*EXERCISE DESCRIPTION*. Search the data for the string "Indonesia" and gather each line it is in.

*INPUT FOR THIS TASK*.

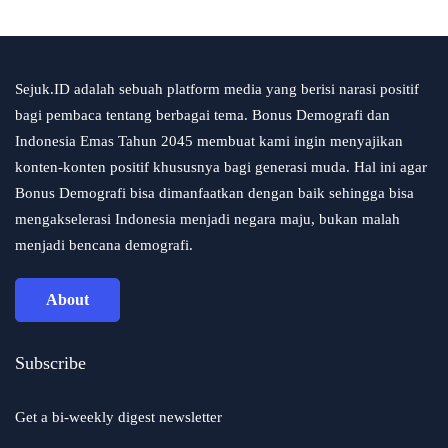
Sejuk.ID adalah sebuah platform media yang berisi narasi positif
bagi pembaca tentang berbagai tema. Bonus Demografi dan
Indonesia Emas Tahun 2045 membuat kami ingin menyajikan
konten-konten positif khususnya bagi generasi muda. Hal ini agar
Bonus Demografi bisa dimanfaatkan dengan baik sehingga bisa
mengakselerasi Indonesia menjadi negara maju, bukan malah
menjadi bencana demografi.
About
Subscribe
Get a bi-weekly digest newsletter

*FINISHED TASK*.
Indonesia Emas Tahun 2045 membuat kami ingin menyajikan
mengakselerasi Indonesia menjadi negara maju, bukan malah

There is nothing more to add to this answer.